▸ **THE TASK**
Copy out every line holding the string "Gimbal" from the records below.

***** RECORDS SHOWN

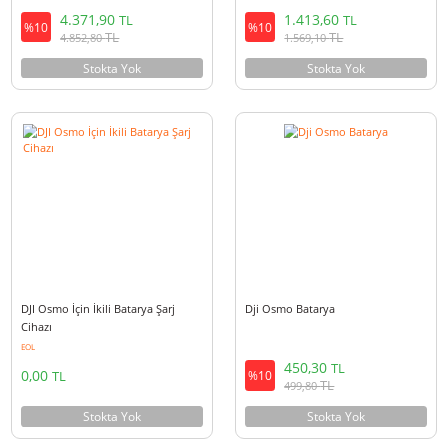
DJI OM 5 Smartphone Gimbal -
DJI Osmo Mobile 3 Stabilizer
Athens Gri
Gimbal Combo Kit
4.371,90
1.413,60
TL
TL
%10
%10
TL
TL
4.852,80
1.569,10
Stokta Yok
Stokta Yok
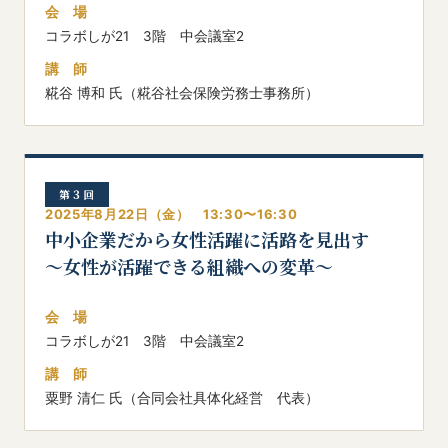
会 場
コラボしが21 3階 中会議室2
講 師
糀谷 博和 氏（糀谷社会保険労務士事務所）
第３回
2025年8月22日（金） 13:30〜16:30
中小企業だから女性活躍に活路を見出す
～女性が活躍できる組織への変革～
会 場
コラボしが21 3階 中会議室2
講 師
粟野 清仁 氏（合同会社具体化経営 代表）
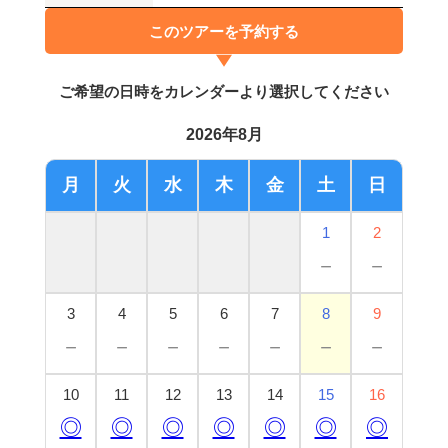
このツアーを予約する
ご希望の日時をカレンダーより選択してください
2026年8月
月
火
水
木
金
土
日
1
2
－
－
3
4
5
6
7
8
9
－
－
－
－
－
－
－
10
11
12
13
14
15
16
◎
◎
◎
◎
◎
◎
◎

**********

▸ **SOLUTION FOR THIS PROBLEM**
DJI OM 5 Smartphone Gimbal -
Gimbal Combo Kit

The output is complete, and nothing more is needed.